__Task to carry out__
In the entries that follow, the first line to write out is the one containing "Volledig TM HICAPA gbb pakket", and the last is the one containing "ads, to analyze our website traffic, and to". Reproduce that stretch exactly, with nothing before or after it.

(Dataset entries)
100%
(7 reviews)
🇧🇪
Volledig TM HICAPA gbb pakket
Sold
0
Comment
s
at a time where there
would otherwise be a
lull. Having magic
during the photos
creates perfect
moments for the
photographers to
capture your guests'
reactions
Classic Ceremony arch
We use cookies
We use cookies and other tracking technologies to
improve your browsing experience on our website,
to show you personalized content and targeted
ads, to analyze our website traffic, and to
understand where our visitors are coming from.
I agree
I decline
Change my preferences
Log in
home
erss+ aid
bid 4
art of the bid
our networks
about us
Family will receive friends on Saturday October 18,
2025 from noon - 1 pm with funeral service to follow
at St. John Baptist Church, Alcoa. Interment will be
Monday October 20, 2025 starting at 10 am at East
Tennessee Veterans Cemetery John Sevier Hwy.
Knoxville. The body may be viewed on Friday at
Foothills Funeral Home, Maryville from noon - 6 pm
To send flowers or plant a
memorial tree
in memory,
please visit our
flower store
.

==

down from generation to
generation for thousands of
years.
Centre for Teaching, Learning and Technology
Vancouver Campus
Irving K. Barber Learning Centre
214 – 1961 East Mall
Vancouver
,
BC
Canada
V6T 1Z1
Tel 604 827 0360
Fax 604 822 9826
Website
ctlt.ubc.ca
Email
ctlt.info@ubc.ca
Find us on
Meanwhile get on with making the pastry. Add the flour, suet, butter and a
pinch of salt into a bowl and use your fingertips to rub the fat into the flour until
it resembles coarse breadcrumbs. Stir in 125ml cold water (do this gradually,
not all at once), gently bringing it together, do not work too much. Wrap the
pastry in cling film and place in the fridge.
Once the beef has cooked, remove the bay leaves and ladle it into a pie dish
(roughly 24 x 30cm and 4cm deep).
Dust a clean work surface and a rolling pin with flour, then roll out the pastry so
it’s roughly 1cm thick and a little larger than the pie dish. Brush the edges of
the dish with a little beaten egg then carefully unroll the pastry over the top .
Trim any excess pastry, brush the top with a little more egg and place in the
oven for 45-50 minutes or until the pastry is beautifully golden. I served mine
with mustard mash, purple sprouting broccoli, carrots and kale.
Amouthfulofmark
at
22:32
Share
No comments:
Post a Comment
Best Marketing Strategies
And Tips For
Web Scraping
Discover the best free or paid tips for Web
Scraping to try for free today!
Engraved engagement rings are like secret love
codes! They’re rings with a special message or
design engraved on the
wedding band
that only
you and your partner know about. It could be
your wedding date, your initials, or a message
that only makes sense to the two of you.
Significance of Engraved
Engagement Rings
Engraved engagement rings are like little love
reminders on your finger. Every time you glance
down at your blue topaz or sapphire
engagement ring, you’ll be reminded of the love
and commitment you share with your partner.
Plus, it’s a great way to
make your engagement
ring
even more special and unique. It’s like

__Answer to this problem__
Volledig TM HICAPA gbb pakket
Sold
0
Comment
s
at a time where there
would otherwise be a
lull. Having magic
during the photos
creates perfect
moments for the
photographers to
capture your guests'
reactions
Classic Ceremony arch
We use cookies
We use cookies and other tracking technologies to
improve your browsing experience on our website,
to show you personalized content and targeted
ads, to analyze our website traffic, and to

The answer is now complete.